I say Myanmar, you say Burma

Wilson Gray hwgray at GMAIL.COM
Thu May 8 06:29:20 UTC 2008


I'm  missing your point, Mark. Etymologically speaking, the name is
derived from a phrase that means "on the border," and it still means
that, whether there's a definite article preceding it in English or
not. The original name of the nation centered around Kyiv was _Rus'_,
arguably derived from the Finnic word for "Swede." What eventually
became what was once known as "Great Russia," "Little Russia," and
"White Russia" was founded by Swedish Vikings, one of whom, "Riurik,"
from an Old Norse name something like _Rjoerikr_ "Roderick", became
the first head of the Russian state. All rulers of Russia, through
Ivan IV Groznyi, "The Terrible," are deemed to have been
_Riurikovichi_ "Sons of Riurik." When Ivan the Terrible freaked out
and beat his adolescent son to death, that was the end of the
Riurikovich line. After the original Russian state was destroyed by
the Tatars of The Golden Horde, a new one emerged, still headed by a
Riurikovich, this time centered around a _kreml'_ "fort" on the banks
of the Moscow River and the site of the original Russian state was
subsequently and consequently reduced to a mere borderland of the new
Russian state.

Damn!
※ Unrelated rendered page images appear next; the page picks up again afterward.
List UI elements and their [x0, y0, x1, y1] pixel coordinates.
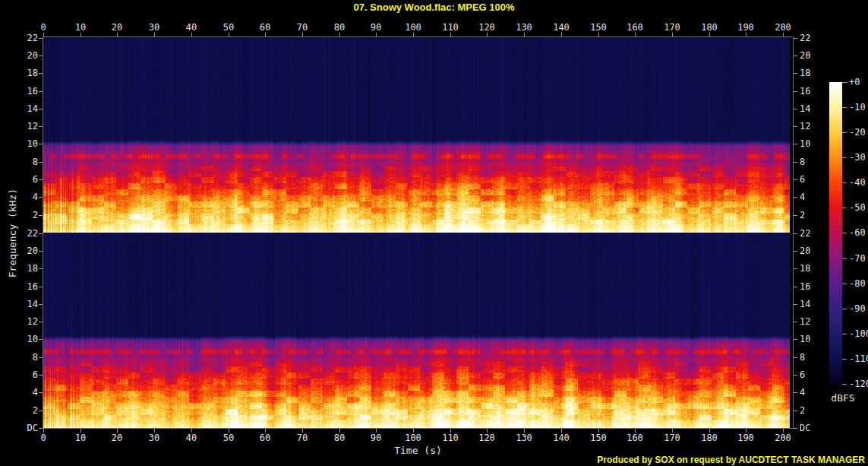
time-tick-top	[229, 33, 229, 36]
freq-tick-label-right: 10	[800, 139, 830, 149]
freq-tick-label-left: 20	[11, 51, 38, 61]
freq-tick-label-left: 14	[11, 104, 38, 114]
freq-tick-left	[39, 375, 43, 376]
level-tick	[842, 182, 847, 183]
time-tick-label-bottom: 150	[583, 433, 614, 443]
level-tick	[842, 132, 847, 133]
freq-tick-label-left: 8	[11, 157, 38, 167]
time-tick-top	[265, 33, 266, 36]
time-tick-label-top: 110	[435, 23, 466, 33]
time-tick-label-bottom: 100	[398, 433, 428, 443]
time-tick-label-bottom: 40	[176, 433, 207, 443]
freq-tick-left	[39, 322, 43, 322]
time-tick-top	[635, 33, 636, 36]
freq-tick-label-right: 6	[800, 370, 830, 380]
freq-tick-label-right: 12	[800, 317, 830, 327]
time-tick-label-bottom: 130	[509, 433, 539, 443]
level-tick	[842, 359, 847, 360]
time-tick-label-top: 70	[287, 23, 317, 33]
freq-tick-label-right: 8	[800, 157, 830, 167]
time-tick-label-top: 30	[139, 23, 169, 33]
freq-tick-label-right: 22	[800, 229, 830, 239]
time-tick-top	[339, 33, 340, 36]
freq-tick-label-right: 16	[800, 87, 830, 97]
freq-tick-right	[794, 375, 797, 376]
freq-tick-right	[794, 109, 797, 109]
freq-tick-right	[794, 144, 797, 144]
time-tick-top	[487, 33, 488, 36]
time-tick-top	[783, 33, 784, 36]
level-tick	[842, 208, 847, 208]
freq-tick-label-right: 2	[800, 406, 830, 416]
freq-tick-right	[794, 322, 797, 322]
level-tick-label: -70	[849, 254, 868, 264]
time-tick-label-bottom: 200	[768, 433, 798, 443]
time-tick-label-bottom: 110	[435, 433, 466, 443]
freq-tick-label-left: 16	[11, 282, 38, 292]
plot-frame	[43, 36, 794, 429]
time-tick-label-bottom: 170	[657, 433, 687, 443]
freq-tick-right	[794, 38, 797, 39]
level-tick	[842, 157, 847, 158]
freq-tick-left	[39, 339, 43, 340]
level-tick	[842, 233, 847, 233]
time-tick-label-top: 10	[65, 23, 96, 33]
time-tick-label-top: 200	[768, 23, 798, 33]
time-tick-top	[413, 33, 414, 36]
freq-tick-right	[794, 162, 797, 163]
freq-tick-right	[794, 215, 797, 216]
freq-tick-right	[794, 304, 797, 305]
time-tick-label-bottom: 70	[287, 433, 317, 443]
time-tick-label-top: 190	[731, 23, 761, 33]
freq-tick-right	[794, 339, 797, 340]
freq-tick-left	[39, 268, 43, 269]
freq-tick-label-left: 4	[11, 388, 38, 398]
time-tick-label-bottom: 30	[139, 433, 169, 443]
level-tick-label: -80	[849, 279, 868, 289]
freq-tick-label-right: 4	[800, 192, 830, 202]
freq-tick-left	[39, 197, 43, 198]
level-tick	[842, 384, 847, 385]
freq-tick-left	[39, 55, 43, 56]
freq-tick-right	[794, 357, 797, 358]
freq-tick-right	[794, 73, 797, 74]
freq-tick-label-left: 2	[11, 211, 38, 220]
freq-tick-label-left: 8	[11, 353, 38, 363]
freq-tick-label-left: 22	[11, 33, 38, 43]
freq-tick-left	[39, 38, 43, 39]
freq-tick-right	[794, 392, 797, 393]
time-tick-top	[376, 33, 377, 36]
time-tick-label-top: 120	[472, 23, 502, 33]
time-tick-top	[117, 33, 118, 36]
freq-tick-left	[39, 91, 43, 92]
time-tick-top	[302, 33, 303, 36]
freq-tick-left	[39, 428, 43, 429]
time-tick-label-bottom: 10	[65, 433, 96, 443]
freq-tick-label-right: 2	[800, 211, 830, 220]
freq-tick-left	[39, 179, 43, 180]
credit-text: Produced by SOX on request by AUCDTECT T…	[597, 455, 865, 465]
level-tick-label: -110	[849, 354, 868, 364]
level-tick-label: -90	[849, 304, 868, 314]
level-tick-label: -120	[849, 379, 868, 389]
freq-tick-right	[794, 91, 797, 92]
freq-tick-left	[39, 73, 43, 74]
freq-tick-label-left: 12	[11, 122, 38, 132]
time-tick-top	[598, 33, 599, 36]
time-tick-top	[450, 33, 451, 36]
level-tick-label: -40	[849, 178, 868, 188]
time-tick-label-bottom: 80	[324, 433, 355, 443]
freq-tick-label-left: 4	[11, 192, 38, 202]
freq-tick-label-right: 12	[800, 122, 830, 132]
freq-tick-left	[39, 109, 43, 109]
freq-tick-label-left: 10	[11, 139, 38, 149]
freq-tick-left	[39, 162, 43, 163]
spectrogram-window: 07. Snowy Wood.flac: MPEG 100% Frequency…	[0, 0, 868, 466]
time-tick-label-bottom: 0	[28, 433, 58, 443]
freq-tick-left	[39, 392, 43, 393]
freq-tick-label-right: 14	[800, 300, 830, 309]
freq-tick-label-right: 14	[800, 104, 830, 114]
freq-tick-left	[39, 144, 43, 144]
freq-tick-label-left: 14	[11, 300, 38, 309]
time-tick-label-top: 60	[250, 23, 280, 33]
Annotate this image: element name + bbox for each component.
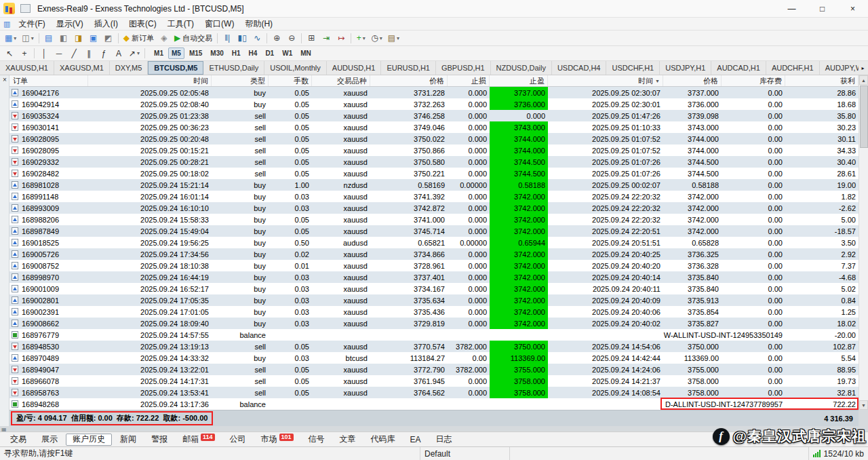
menu-item[interactable]: 窗口(W) [199, 18, 239, 30]
minimize-button[interactable]: — [776, 0, 807, 17]
indicators-button[interactable]: +▾ [354, 32, 368, 45]
templates-dropdown-icon[interactable]: ▾ [397, 35, 399, 41]
history-row[interactable]: 1690421762025.09.25 02:05:48buy0.05xauus… [9, 87, 859, 98]
chart-tab-audusd[interactable]: AUDUSD,H1 [327, 61, 382, 75]
bottom-tab-company[interactable]: 公司 [223, 434, 253, 446]
equidistant-channel-button[interactable]: ∥ [82, 47, 96, 60]
crosshair-button[interactable]: + [18, 47, 31, 60]
timeframe-m5-button[interactable]: M5 [168, 47, 184, 59]
history-row[interactable]: 1690010092025.09.24 16:52:17buy0.03xauus… [9, 283, 859, 294]
column-header-tp[interactable]: 止盈 [490, 75, 548, 86]
new-chart-dropdown-icon[interactable]: ▾ [14, 35, 16, 41]
timeframe-h4-button[interactable]: H4 [245, 47, 261, 59]
trendline-button[interactable]: ╱ [67, 47, 81, 60]
text-label-button[interactable]: A [112, 47, 125, 60]
scroll-up-button[interactable]: ▲ [859, 75, 868, 85]
status-profile[interactable]: Default [420, 447, 510, 460]
column-header-open-price[interactable]: 价格 [370, 75, 448, 86]
new-chart-button[interactable]: ▦▾ [3, 32, 18, 45]
timeframe-m30-button[interactable]: M30 [207, 47, 226, 59]
column-header-type[interactable]: 类型 [212, 75, 269, 86]
bottom-tab-codebase[interactable]: 代码库 [364, 434, 402, 446]
tile-windows-button[interactable]: ⊞ [304, 32, 318, 45]
history-row[interactable]: 1690023912025.09.24 17:01:05buy0.03xauus… [9, 306, 859, 318]
bottom-tab-news[interactable]: 新闻 [113, 434, 143, 446]
zoom-out-button[interactable]: ⊖ [285, 32, 298, 45]
candlestick-chart-button[interactable]: ▮▯ [235, 32, 249, 45]
column-header-lots[interactable]: 手数 [269, 75, 312, 86]
periods-button[interactable]: ◷▾ [369, 32, 384, 45]
history-row[interactable]: 1690301412025.09.25 00:36:23sell0.05xauu… [9, 121, 859, 133]
profiles-dropdown-icon[interactable]: ▾ [31, 35, 34, 41]
menu-item[interactable]: 帮助(H) [239, 18, 278, 30]
history-row[interactable]: 1689878492025.09.24 15:49:04buy0.05xauus… [9, 225, 859, 237]
templates-button[interactable]: ▤▾ [386, 32, 401, 45]
history-row[interactable]: 1690293322025.09.25 00:28:21sell0.05xauu… [9, 156, 859, 168]
menu-item[interactable]: 图表(C) [123, 18, 162, 30]
history-row[interactable]: 1689882062025.09.24 15:58:33buy0.05xauus… [9, 214, 859, 225]
menu-item[interactable]: 工具(T) [162, 18, 199, 30]
history-row[interactable]: 1690280952025.09.25 00:20:48sell0.05xauu… [9, 133, 859, 145]
table-scrollbar[interactable]: ▲ ▼ [859, 75, 868, 410]
chart-tab-xagusd[interactable]: XAGUSD,M1 [54, 61, 110, 75]
timeframe-d1-button[interactable]: D1 [262, 47, 277, 59]
column-header-order[interactable]: 订单 [9, 75, 88, 86]
history-row[interactable]: 1689911482025.09.24 16:01:14buy0.03xauus… [9, 191, 859, 202]
chart-tab-usoil[interactable]: USOIL,Monthly [264, 61, 327, 75]
bottom-tab-exposure[interactable]: 展示 [35, 434, 64, 446]
arrows-tool-dropdown-icon[interactable]: ▾ [137, 50, 140, 56]
history-row[interactable]: 1689930092025.09.24 16:10:10buy0.03xauus… [9, 202, 859, 214]
bar-chart-button[interactable]: ‖| [220, 32, 234, 45]
chart-tab-dxy[interactable]: DXY,M5 [110, 61, 149, 75]
history-row[interactable]: 1690353242025.09.25 01:23:38sell0.05xauu… [9, 110, 859, 121]
periods-dropdown-icon[interactable]: ▾ [380, 35, 382, 41]
history-row[interactable]: 1689660782025.09.24 14:17:31sell0.05xauu… [9, 375, 859, 387]
history-row[interactable]: 1690185252025.09.24 19:56:25buy0.50audus… [9, 237, 859, 248]
column-header-sl[interactable]: 止损 [448, 75, 490, 86]
history-row[interactable]: 1690284822025.09.25 00:18:02sell0.05xauu… [9, 168, 859, 179]
chart-tab-xauusd[interactable]: XAUUSD,H1 [0, 61, 54, 75]
autotrading-button[interactable]: ▶自动交易 [172, 32, 214, 45]
bottom-tab-ea[interactable]: EA [403, 434, 428, 446]
terminal-panel-button[interactable]: ▣ [87, 32, 100, 45]
history-row[interactable]: 1689704892025.09.24 14:33:32buy0.03btcus… [9, 352, 859, 364]
history-row[interactable]: 1690086622025.09.24 18:09:40buy0.03xauus… [9, 318, 859, 329]
chart-tab-eurusd[interactable]: EURUSD,H1 [381, 61, 436, 75]
column-header-profit[interactable]: 获利 [785, 75, 859, 86]
close-button[interactable]: × [837, 0, 868, 17]
history-row[interactable]: 1689482682025.09.24 13:17:36balanceD-ALL… [9, 398, 859, 410]
bottom-tab-mailbox[interactable]: 邮箱114 [176, 434, 222, 446]
history-row[interactable]: 1689810282025.09.24 15:21:14buy1.00nzdus… [9, 179, 859, 191]
auto-scroll-button[interactable]: ⇥ [319, 32, 333, 45]
history-row[interactable]: 1689587632025.09.24 13:53:41sell0.05xauu… [9, 387, 859, 398]
vertical-line-button[interactable]: │ [37, 47, 51, 60]
navigator-button[interactable]: ◨ [72, 32, 85, 45]
chart-shift-button[interactable]: ↦ [334, 32, 348, 45]
scroll-down-button[interactable]: ▼ [859, 400, 868, 410]
menu-item[interactable]: 显示(V) [51, 18, 89, 30]
chart-tab-gbpusd[interactable]: GBPUSD,H1 [436, 61, 491, 75]
chart-tab-nzdusd[interactable]: NZDUSD,Daily [491, 61, 552, 75]
line-chart-button[interactable]: ∿ [250, 32, 264, 45]
bottom-tab-signals[interactable]: 信号 [302, 434, 332, 446]
timeframe-mn-button[interactable]: MN [297, 47, 315, 59]
column-header-close-price[interactable]: 价格 [663, 75, 722, 86]
new-order-button[interactable]: ◆新订单 [121, 32, 156, 45]
bottom-tab-alerts[interactable]: 警报 [144, 434, 174, 446]
column-header-open-time[interactable]: 时间 [88, 75, 212, 86]
fibonacci-button[interactable]: ƒ [97, 47, 111, 60]
chart-tab-audchf[interactable]: AUDCHF,H1 [766, 61, 820, 75]
history-row[interactable]: 1689767792025.09.24 14:57:55balanceW-ALL… [9, 329, 859, 341]
chart-tab-usdcad[interactable]: USDCAD,H4 [552, 61, 607, 75]
terminal-close-button[interactable]: × [1, 76, 9, 84]
history-row[interactable]: 1689490472025.09.24 13:22:01sell0.05xauu… [9, 364, 859, 375]
timeframe-w1-button[interactable]: W1 [279, 47, 296, 59]
menu-item[interactable]: 插入(I) [89, 18, 123, 30]
timeframe-h1-button[interactable]: H1 [229, 47, 244, 59]
bottom-tab-journal[interactable]: 日志 [429, 434, 459, 446]
maximize-button[interactable]: □ [807, 0, 837, 17]
column-header-close-time[interactable]: 时间▼ [548, 75, 663, 86]
timeframe-m1-button[interactable]: M1 [151, 47, 167, 59]
arrows-tool-button[interactable]: ↗▾ [127, 47, 142, 60]
zoom-in-button[interactable]: ⊕ [270, 32, 283, 45]
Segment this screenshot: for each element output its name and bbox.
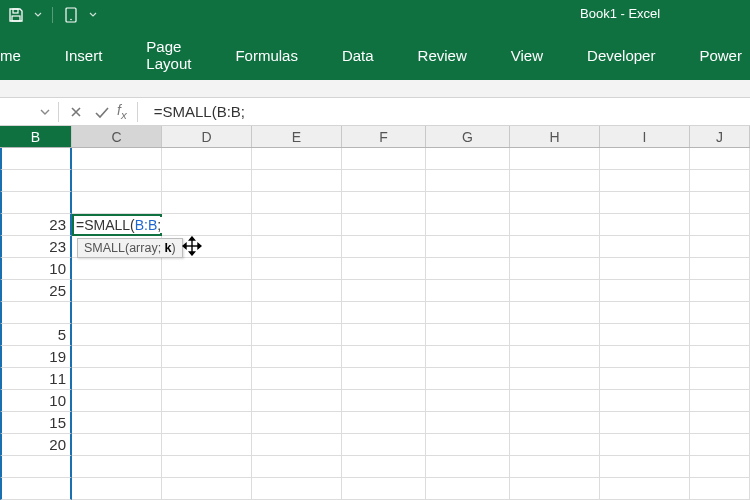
cell[interactable]: 25 [0, 280, 72, 302]
cell[interactable] [342, 236, 426, 258]
cell[interactable] [426, 280, 510, 302]
cell[interactable] [162, 412, 252, 434]
cell[interactable] [342, 148, 426, 170]
cell[interactable] [162, 302, 252, 324]
cell[interactable] [72, 148, 162, 170]
cell[interactable] [342, 302, 426, 324]
touch-dropdown-icon[interactable] [89, 11, 97, 19]
cell[interactable] [72, 170, 162, 192]
cell[interactable] [600, 170, 690, 192]
cell[interactable] [600, 148, 690, 170]
cell[interactable] [426, 456, 510, 478]
cell[interactable] [690, 434, 750, 456]
cell[interactable] [342, 390, 426, 412]
cell[interactable] [0, 170, 72, 192]
cell[interactable] [0, 148, 72, 170]
cell[interactable] [600, 434, 690, 456]
tab-home[interactable]: me [0, 30, 43, 80]
cell[interactable] [690, 390, 750, 412]
cell[interactable] [510, 170, 600, 192]
qat-dropdown-icon[interactable] [34, 11, 42, 19]
cell[interactable] [690, 456, 750, 478]
cell[interactable] [690, 170, 750, 192]
cell[interactable] [72, 346, 162, 368]
cell[interactable] [690, 236, 750, 258]
cell[interactable] [252, 214, 342, 236]
cell[interactable] [162, 192, 252, 214]
cell[interactable] [252, 434, 342, 456]
cell[interactable]: 20 [0, 434, 72, 456]
cell[interactable] [600, 192, 690, 214]
column-header-d[interactable]: D [162, 126, 252, 147]
cell[interactable] [690, 280, 750, 302]
cell[interactable] [600, 390, 690, 412]
cell[interactable] [690, 368, 750, 390]
cell[interactable] [426, 368, 510, 390]
cell[interactable] [72, 280, 162, 302]
cell[interactable] [600, 280, 690, 302]
column-header-b[interactable]: B [0, 126, 72, 147]
cell[interactable] [426, 346, 510, 368]
cell[interactable]: 11 [0, 368, 72, 390]
cell[interactable] [690, 302, 750, 324]
cell[interactable] [162, 214, 252, 236]
cell[interactable]: 23 [0, 236, 72, 258]
cell[interactable] [600, 346, 690, 368]
cell[interactable]: 23 [0, 214, 72, 236]
cell[interactable] [162, 390, 252, 412]
cell[interactable] [510, 368, 600, 390]
cell[interactable] [510, 390, 600, 412]
name-box-dropdown[interactable] [0, 101, 52, 123]
cell[interactable] [342, 324, 426, 346]
cell[interactable] [252, 170, 342, 192]
touch-mode-icon[interactable] [63, 7, 79, 23]
tab-data[interactable]: Data [320, 30, 396, 80]
save-icon[interactable] [8, 7, 24, 23]
cell[interactable] [342, 280, 426, 302]
cell[interactable] [690, 346, 750, 368]
cell[interactable] [162, 280, 252, 302]
cell[interactable] [510, 478, 600, 500]
cell[interactable] [600, 302, 690, 324]
cell[interactable] [162, 456, 252, 478]
active-cell[interactable]: =SMALL(B:B;SMALL(array; k) [72, 214, 162, 236]
cell[interactable] [426, 258, 510, 280]
cell[interactable] [342, 192, 426, 214]
cell[interactable] [426, 478, 510, 500]
cell[interactable] [510, 148, 600, 170]
cell[interactable] [72, 258, 162, 280]
cell[interactable] [510, 434, 600, 456]
column-header-f[interactable]: F [342, 126, 426, 147]
cell[interactable] [510, 346, 600, 368]
cell[interactable] [510, 236, 600, 258]
cell[interactable] [252, 368, 342, 390]
tab-view[interactable]: View [489, 30, 565, 80]
column-header-i[interactable]: I [600, 126, 690, 147]
function-tooltip[interactable]: SMALL(array; k) [77, 238, 183, 258]
tab-formulas[interactable]: Formulas [213, 30, 320, 80]
column-header-j[interactable]: J [690, 126, 750, 147]
cell[interactable] [600, 412, 690, 434]
cell[interactable] [252, 148, 342, 170]
cell[interactable] [162, 434, 252, 456]
cell[interactable] [252, 390, 342, 412]
cell[interactable] [510, 456, 600, 478]
cell[interactable]: 15 [0, 412, 72, 434]
cell[interactable] [690, 148, 750, 170]
cell[interactable] [252, 280, 342, 302]
cell[interactable] [342, 170, 426, 192]
cell[interactable] [690, 258, 750, 280]
cell[interactable] [72, 412, 162, 434]
cell[interactable] [0, 302, 72, 324]
cell[interactable] [600, 214, 690, 236]
cell[interactable] [426, 236, 510, 258]
cell[interactable] [342, 478, 426, 500]
cell[interactable] [252, 236, 342, 258]
cell[interactable] [0, 192, 72, 214]
cell[interactable] [690, 478, 750, 500]
cell[interactable] [342, 346, 426, 368]
cell[interactable] [426, 148, 510, 170]
cell-grid[interactable]: 23=SMALL(B:B;SMALL(array; k)231025519111… [0, 148, 750, 500]
column-header-g[interactable]: G [426, 126, 510, 147]
tab-insert[interactable]: Insert [43, 30, 125, 80]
All that I originally meant to say was that Ukraine could revive
the historically-relevant _Rus'_ as its official name.

-Wilson

On Wed, May 7, 2008 at 9:22 AM, Mark Mandel <thnidu at gmail.com> wrote:
> ---------------------- Information from the mail header -----------------------
>  Sender:       American Dialect Society <ADS-L at LISTSERV.UGA.EDU>
>  Poster:       Mark Mandel <thnidu at GMAIL.COM>
>  Subject:      Re: I say Myanmar, you say Burma
>  -------------------------------------------------------------------------------
>
>  On Tue, May 6, 2008 at 6:01 PM, Wilson Gray <hwgray at gmail.com> wrote:
>  > If they didn't have such a tin ear, they would have renamed the place
>  >  "Ukrainia," given fact that, in Ukrainian, there's no way to
>  >  distinguish between "Ukraine" and "The Ukraine." The "distinction" is
>  >  peculiar to English (and to various other articulated languages, of
>  >  course).
>
>  ISTR the argument that the origin of the word was a common noun that
>  meant something like "borderland", which is how the article got into
>  the English name. The Ukrainian government reasoned that their country
>  was not a borderland, especially now that it was independent again.
>
>  --
>  Mark Mandel
>
>  ------------------------------------------------------------
>  The American Dialect Society - http://www.americandialect.org
>



--
All say, "How hard it is that we have to die"---a strange complaint to
come from the mouths of people who have had to live.